Scrub the shower doors, frames and surrounding areas thoroughly with detergent. Rinse and allow to dry. Speed up drying by using a hair dryer, especially in areas where water may settle, such as around the seals and in joints.
Use a razor blade or utility knife to remove any loose or lumpy caulking or sealant from around the edges of the frame.
Sand down any rough spots or nicks on the door frame, and remove sanding dust with a dry, lint-free rag.
Mask the entire area using blue painter's tape and masking paper or newspaper. The more precisely you mask around the frames and door components, the straighter your finished lines will be. Press the tape down firmly with your fingertips to prevent spray paint from bleeding under the edge.
Protect the shower stall and floor with old sheets or dust sheets. If you are spraying the inside of the door frame as well, tape lightweight plastic sheeting to the sides of the stall to prevent them from being hit with paint over-spray.
Spray a coat of metal primer on the door frame. Apply one or two thin, even coats until the whole frame is primed.
Apply several coats of spray paint. Most spray paint dries very quickly, and you'll get a better job, without drips or runs, by applying several light coats of paint instead of one or two thick coats. Let it dry for the recommended time on the can--typically an hour or less--before removing the masking tape and paper.
Re-caulk any areas from which you removed caulking using clear silicone caulking or shower door and tub sealant.
If you need to clean a little over-spray from a smooth surface, such as the shower stall or tile, use acetone. If you don't have acetone handy, use nail polish remover--the active ingredient is acetone and it will clean up most types of paint.

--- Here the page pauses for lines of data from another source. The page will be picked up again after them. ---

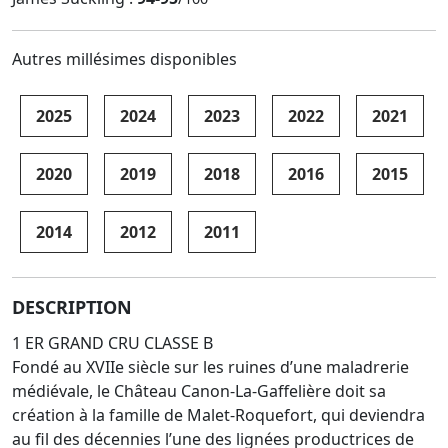
Autres millésimes disponibles
2025
2024
2023
2022
2021
2020
2019
2018
2016
2015
2014
2012
2011
DESCRIPTION
1 ER GRAND CRU CLASSE B
Fondé au XVIIe siècle sur les ruines d’une maladrerie
médiévale, le Château Canon-La-Gaffelière doit sa
création à la famille de Malet-Roquefort, qui deviendra
au fil des décennies l’une des lignées productrices de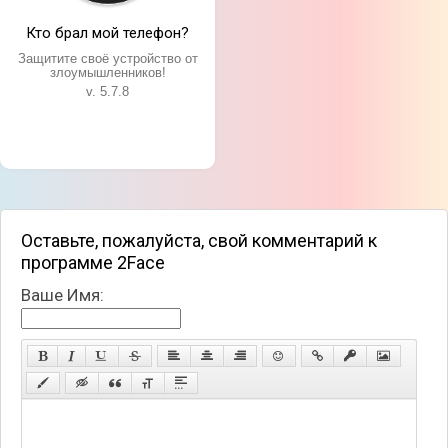
Возможность дублировать любое приложение;
Использование двух аккаунтов одновременно;
Кто брал мой телефон?
Дополнительная защита паролем;
Защитите своё устройство от
злоумышленников!
Переключение между приложениями в один
v. 5.7.8
клик;
Простой и удобный интерфейс.
Оставьте, пожалуйста, свой комментарий к
программе 2Face
Ваше Имя: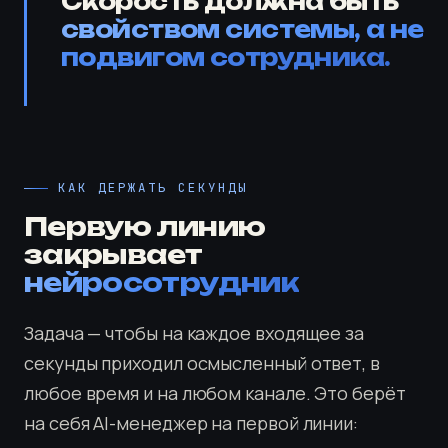
Скорость должна быть
свойством системы, а не
подвигом сотрудника.
КАК ДЕРЖАТЬ СЕКУНДЫ
Первую линию
закрывает
нейросотрудник
Задача — чтобы на каждое входящее за
секунды приходил осмысленный ответ, в
любое время и на любом канале. Это берёт
на себя AI-менеджер на первой линии: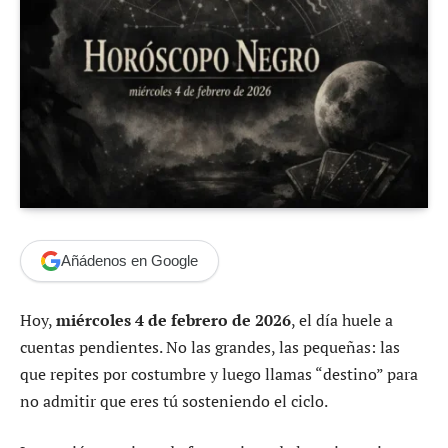
Añádenos en Google
Hoy,
miércoles 4 de febrero de 2026
, el día huele a
cuentas pendientes. No las grandes, las pequeñas: las
que repites por costumbre y luego llamas “destino” para
no admitir que eres tú sosteniendo el ciclo.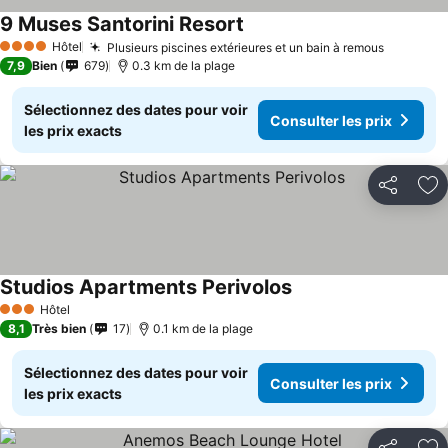
9 Muses Santorini Resort
Hôtel
Plusieurs piscines extérieures et un bain à remous
4 Étoiles
7,9
Bien
679
0.3 km de la plage
Sélectionnez des dates pour voir
Consulter les prix
les prix exacts
Partager
Aj
Studios Apartments Perivolos
Hôtel
3 Étoiles
8,1
Très bien
17
0.1 km de la plage
Sélectionnez des dates pour voir
Consulter les prix
les prix exacts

Read and follow the spray-paint label directions carefully. There are many different formulas, each with different drying times. While most dry and can be recoated quickly within a very short time, some must be either recoated within one hour, or after 24 hours, otherwise they will wrinkle and bubble. Most spray paints you will find at paint and hardware stores don't require a primer, but some automotive spray paints do. Read the label before you leave the store to see if the paint you're buying requires primer for unpainted metal.
Open windows or at least use a fan for ventilation. Spray paints can have very strong fumes.